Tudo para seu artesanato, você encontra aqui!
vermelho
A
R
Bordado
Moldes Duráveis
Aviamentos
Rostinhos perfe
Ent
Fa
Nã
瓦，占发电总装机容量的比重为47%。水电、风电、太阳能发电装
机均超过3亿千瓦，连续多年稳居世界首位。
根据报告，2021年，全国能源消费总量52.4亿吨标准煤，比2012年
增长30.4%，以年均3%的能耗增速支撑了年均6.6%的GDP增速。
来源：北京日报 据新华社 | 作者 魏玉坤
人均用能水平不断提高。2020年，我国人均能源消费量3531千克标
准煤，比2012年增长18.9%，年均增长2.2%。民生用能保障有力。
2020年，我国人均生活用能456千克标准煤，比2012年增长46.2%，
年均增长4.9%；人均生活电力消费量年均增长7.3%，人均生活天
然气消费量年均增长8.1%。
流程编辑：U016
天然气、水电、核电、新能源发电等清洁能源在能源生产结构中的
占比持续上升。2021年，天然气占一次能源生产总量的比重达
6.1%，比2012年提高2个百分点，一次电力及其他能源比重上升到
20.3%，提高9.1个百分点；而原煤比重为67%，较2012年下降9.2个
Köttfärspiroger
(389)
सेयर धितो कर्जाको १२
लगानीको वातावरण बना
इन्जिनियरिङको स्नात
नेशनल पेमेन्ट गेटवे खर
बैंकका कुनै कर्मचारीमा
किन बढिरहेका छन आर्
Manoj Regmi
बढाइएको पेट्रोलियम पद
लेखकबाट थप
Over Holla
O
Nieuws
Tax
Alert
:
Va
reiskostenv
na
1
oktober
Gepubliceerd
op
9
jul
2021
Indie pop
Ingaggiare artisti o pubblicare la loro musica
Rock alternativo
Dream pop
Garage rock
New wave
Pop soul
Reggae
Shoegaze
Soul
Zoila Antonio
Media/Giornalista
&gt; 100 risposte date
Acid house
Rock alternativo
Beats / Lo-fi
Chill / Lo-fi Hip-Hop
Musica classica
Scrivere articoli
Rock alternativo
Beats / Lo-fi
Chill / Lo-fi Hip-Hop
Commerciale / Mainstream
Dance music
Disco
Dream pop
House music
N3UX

= = = = = = =

After reading the lines above, reproduce them all exactly.

» Finished exercise
Tudo para seu artesanato, você encontra aqui!
vermelho
A
R
Bordado
Moldes Duráveis
Aviamentos
Rostinhos perfe
Ent
Fa
Nã
瓦，占发电总装机容量的比重为47%。水电、风电、太阳能发电装
机均超过3亿千瓦，连续多年稳居世界首位。
根据报告，2021年，全国能源消费总量52.4亿吨标准煤，比2012年
增长30.4%，以年均3%的能耗增速支撑了年均6.6%的GDP增速。
来源：北京日报 据新华社 | 作者 魏玉坤
人均用能水平不断提高。2020年，我国人均能源消费量3531千克标
准煤，比2012年增长18.9%，年均增长2.2%。民生用能保障有力。
2020年，我国人均生活用能456千克标准煤，比2012年增长46.2%，
年均增长4.9%；人均生活电力消费量年均增长7.3%，人均生活天
然气消费量年均增长8.1%。
流程编辑：U016
天然气、水电、核电、新能源发电等清洁能源在能源生产结构中的
占比持续上升。2021年，天然气占一次能源生产总量的比重达
6.1%，比2012年提高2个百分点，一次电力及其他能源比重上升到
20.3%，提高9.1个百分点；而原煤比重为67%，较2012年下降9.2个
Köttfärspiroger
(389)
सेयर धितो कर्जाको १२
लगानीको वातावरण बना
इन्जिनियरिङको स्नात
नेशनल पेमेन्ट गेटवे खर
बैंकका कुनै कर्मचारीमा
किन बढिरहेका छन आर्
Manoj Regmi
बढाइएको पेट्रोलियम पद
लेखकबाट थप
Over Holla
O
Nieuws
Tax
Alert
:
Va
reiskostenv
na
1
oktober
Gepubliceerd
op
9
jul
2021
Indie pop
Ingaggiare artisti o pubblicare la loro musica
Rock alternativo
Dream pop
Garage rock
New wave
Pop soul
Reggae
Shoegaze
Soul
Zoila Antonio
Media/Giornalista
&gt; 100 risposte date
Acid house
Rock alternativo
Beats / Lo-fi
Chill / Lo-fi Hip-Hop
Musica classica
Scrivere articoli
Rock alternativo
Beats / Lo-fi
Chill / Lo-fi Hip-Hop
Commerciale / Mainstream
Dance music
Disco
Dream pop
House music
N3UX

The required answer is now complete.